退去費用、どこまで払うのが正解?
退去のとき大家さんや管理会社から請求される「原状回復費用」。言われるがままに払ってしまいがちですが、実は借主が負担しなくていい部分も多いんです。このページでは、国土交通省のガイドラインをもとに「どこまでが借主負担なのか」の線引きを、できるだけわかりやすく整理しました。
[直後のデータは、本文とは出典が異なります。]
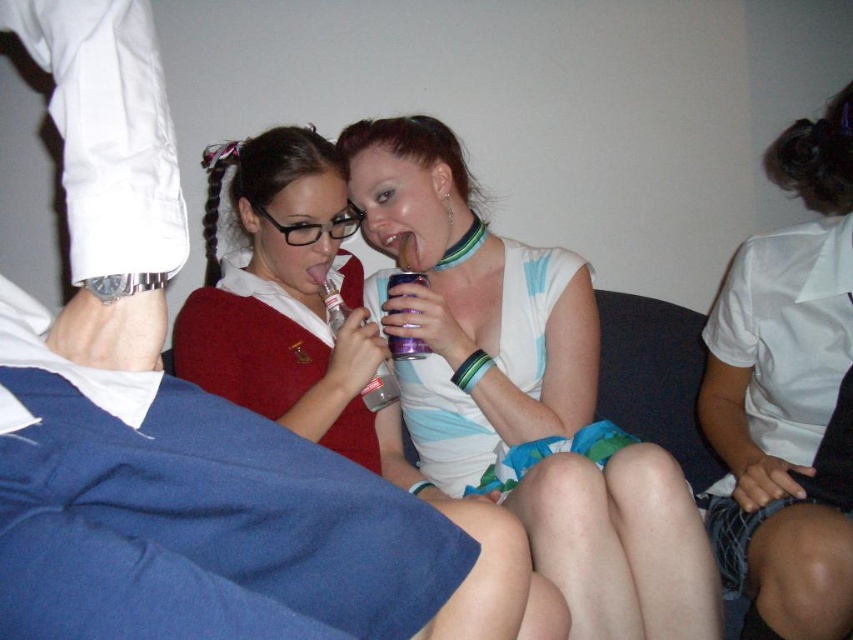 You are a fashion designer observing the two white garments in the scene. The white matte shirt at upper right and the matte white dress at center. Which garment has a smaller width?

The white matte shirt at upper right has a lesser width compared to the matte white dress at center, so the white matte shirt at upper right is smaller in width.

Consider the image. You are a photographer setting up a shot of the two people on the couch. You need to ensure that the white matte shirt at upper right and the purple metallic can at center are both visible in the frame. Based on their sizes, which object should you prioritize keeping in focus to ensure it doesn

The white matte shirt at upper right should be prioritized in focus because it has a greater height compared to the purple metallic can at center, making it more prominent in the scene. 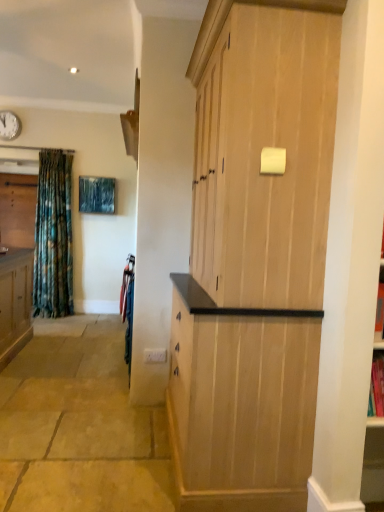 Question: Is natural wood cupboard at center spatially inside white matte clock at upper left, or outside of it?

Choices:
 (A) inside
 (B) outside

Answer: (B)

Question: Is natural wood cupboard at center to the left or to the right of white matte clock at upper left in the image?

Choices:
 (A) left
 (B) right

Answer: (B)

Question: From the image's perspective, is natural wood cupboard at center above or below white matte clock at upper left?

Choices:
 (A) below
 (B) above

Answer: (A)

Question: In the image, is white matte clock at upper left positioned in front of or behind natural wood cupboard at center?

Choices:
 (A) front
 (B) behind

Answer: (B)

Question: From a real-world perspective, is white matte clock at upper left positioned above or below natural wood cupboard at center?

Choices:
 (A) above
 (B) below

Answer: (A)

Question: Is point (16, 117) closer or farther from the camera than point (281, 14)?

Choices:
 (A) farther
 (B) closer

Answer: (A)

Question: Considering the positions of white matte clock at upper left and natural wood cupboard at center in the image, is white matte clock at upper left taller or shorter than natural wood cupboard at center?

Choices:
 (A) tall
 (B) short

Answer: (B) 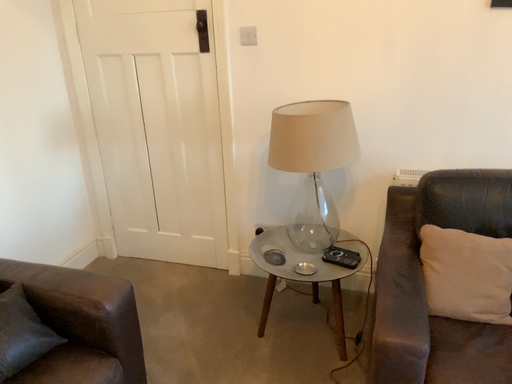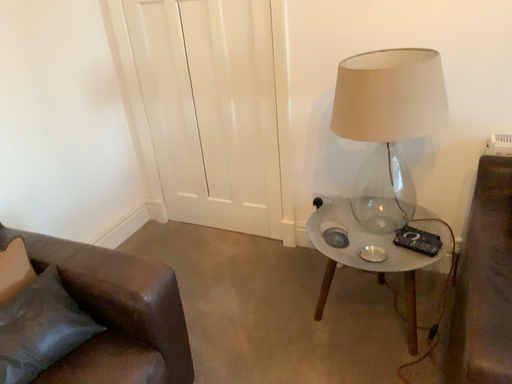 Question: Which way did the camera rotate in the video?

Choices:
 (A) rotated right
 (B) rotated left

Answer: (B) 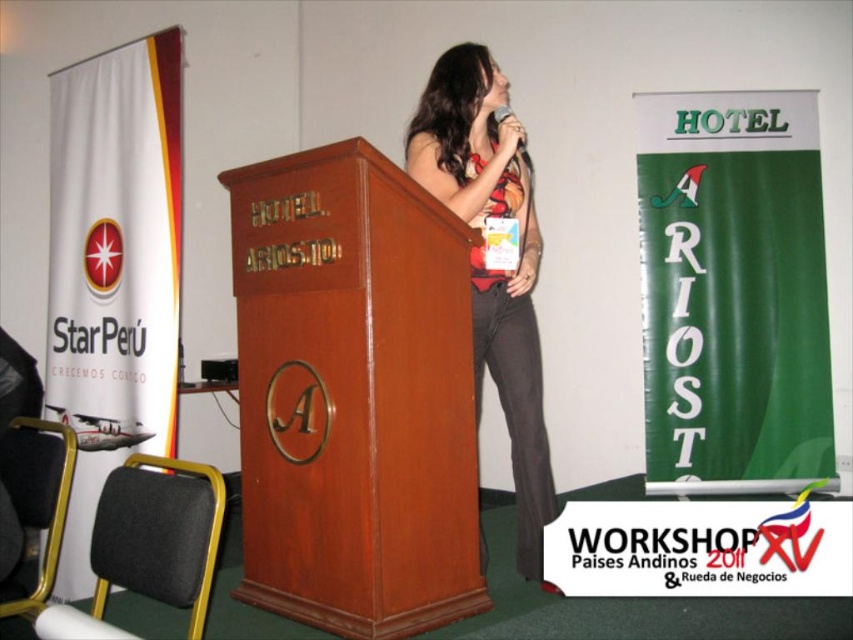 Question: Is mahogany wood podium at center bigger than matte black dress at center?

Choices:
 (A) yes
 (B) no

Answer: (B)

Question: Is mahogany wood podium at center positioned in front of metallic silver microphone at upper center?

Choices:
 (A) yes
 (B) no

Answer: (A)

Question: Which point is closer to the camera?

Choices:
 (A) matte black dress at center
 (B) mahogany wood podium at center

Answer: (B)

Question: Can you confirm if mahogany wood podium at center is bigger than matte black dress at center?

Choices:
 (A) yes
 (B) no

Answer: (B)

Question: Among these points, which one is nearest to the camera?

Choices:
 (A) (259, 460)
 (B) (515, 520)
 (C) (520, 148)

Answer: (A)

Question: Estimate the real-world distances between objects in this image. Which object is closer to the mahogany wood podium at center?

Choices:
 (A) metallic silver microphone at upper center
 (B) matte black dress at center

Answer: (B) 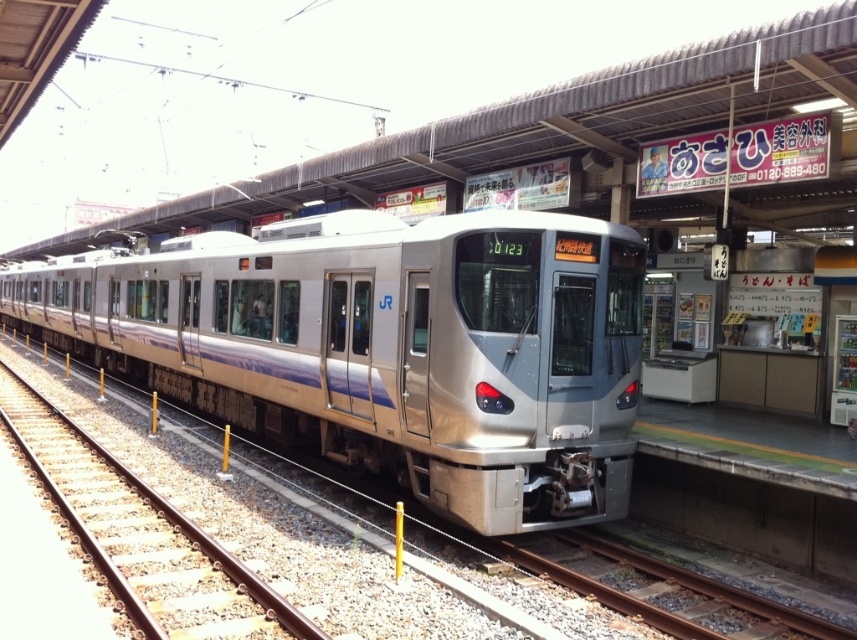 You are a passenger waiting at the station platform. You see the silver metallic train at center and the rusty metal train track at lower center. Which object is bigger in size?

The silver metallic train at center is larger in size than the rusty metal train track at lower center.

You are standing at the station platform and want to take a photo of the silver metallic train at center. If your camera can focus up to 25 feet away, will you be able to capture the train clearly?

The silver metallic train at center and camera are 24.31 feet apart from each other. Since the camera can focus up to 25 feet away, the distance of 24.31 feet is within the focus range. Therefore, you can capture the train clearly. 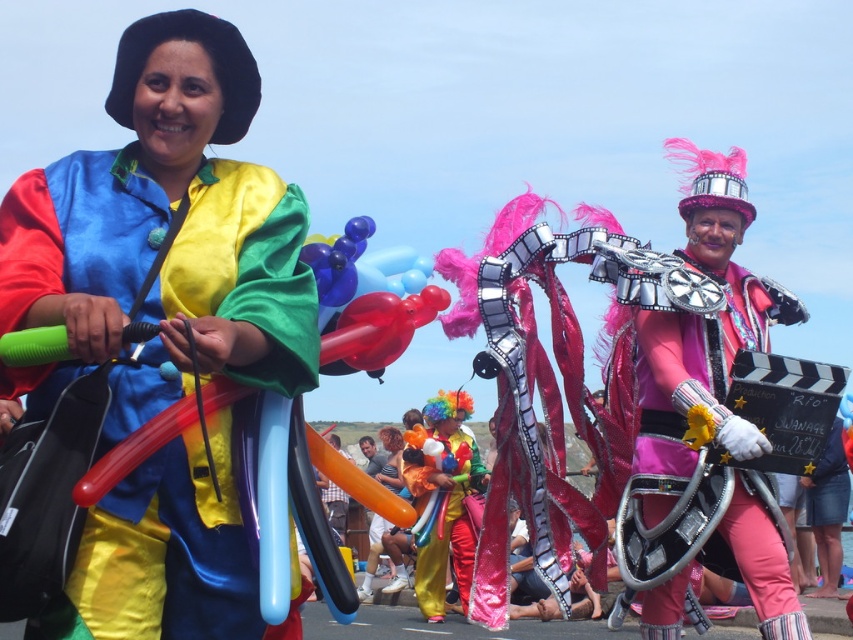 Can you confirm if pink satin film strip at center is thinner than shiny metallic clown at center?

No.

The height and width of the screenshot is (640, 853). What do you see at coordinates (699, 461) in the screenshot?
I see `pink satin film strip at center` at bounding box center [699, 461].

Find the location of a particular element. Image resolution: width=853 pixels, height=640 pixels. pink satin film strip at center is located at coordinates (699, 461).

Does pink satin film strip at center come behind translucent red balloon at center?

That is True.

Who is more distant from viewer, (764, 630) or (405, 333)?

Positioned behind is point (764, 630).

The height and width of the screenshot is (640, 853). I want to click on pink satin film strip at center, so click(699, 461).

Can you confirm if translucent red balloon at center is wider than shiny metallic clown at center?

No, translucent red balloon at center is not wider than shiny metallic clown at center.

Is translucent red balloon at center positioned before shiny metallic clown at center?

Yes, translucent red balloon at center is in front of shiny metallic clown at center.

I want to click on translucent red balloon at center, so click(x=368, y=300). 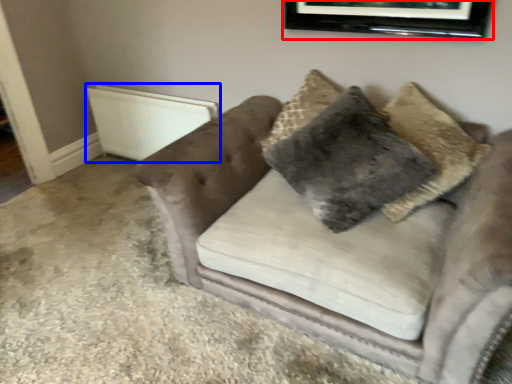 Question: Which object appears farthest to the camera in this image, picture frame (highlighted by a red box) or radiator (highlighted by a blue box)?

Choices:
 (A) picture frame
 (B) radiator

Answer: (B) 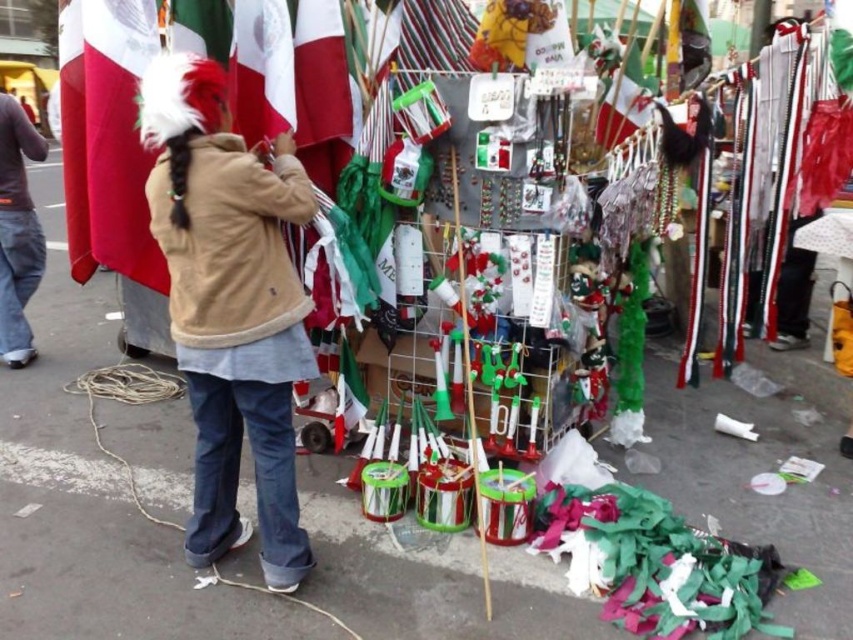 Question: Does matte brown jacket at center have a smaller size compared to matte green flag at upper center?

Choices:
 (A) no
 (B) yes

Answer: (A)

Question: Considering the real-world distances, which object is closest to the white fabric flag at upper left?

Choices:
 (A) red and white striped flag at upper left
 (B) matte brown jacket at center

Answer: (A)

Question: Among these objects, which one is nearest to the camera?

Choices:
 (A) denim jeans at left
 (B) red felt flag at upper left

Answer: (B)

Question: Which of these objects is positioned closest to the red felt flag at upper left?

Choices:
 (A) matte brown jacket at center
 (B) beige fleece jacket at center

Answer: (A)

Question: Is red felt flag at upper left closer to the viewer compared to red and white striped flag at upper left?

Choices:
 (A) no
 (B) yes

Answer: (B)

Question: Is matte green flag at upper center to the right of red and white striped flag at upper left from the viewer's perspective?

Choices:
 (A) yes
 (B) no

Answer: (A)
- 普通に住んでいてできる傷み(経年劣化・通常損耗)は原則、貸主(大家)負担
- わざと付けた傷や、手入れ不足で広げた汚れは借主負担になりやすい
- ただし最終的には契約書の特約や個別の事情によって変わる
- 退去前に自分で掃除しておくと、請求を抑えられる場合がある
原状回復の基本ルール(国交省ガイドライン)
賃貸の退去でトラブルが多いことから、国土交通省は「原状回復をめぐるトラブルとガイドライン」という指針を出しています。法律そのものではありませんが、裁判でも参考にされる、実務上とても重視される目安です。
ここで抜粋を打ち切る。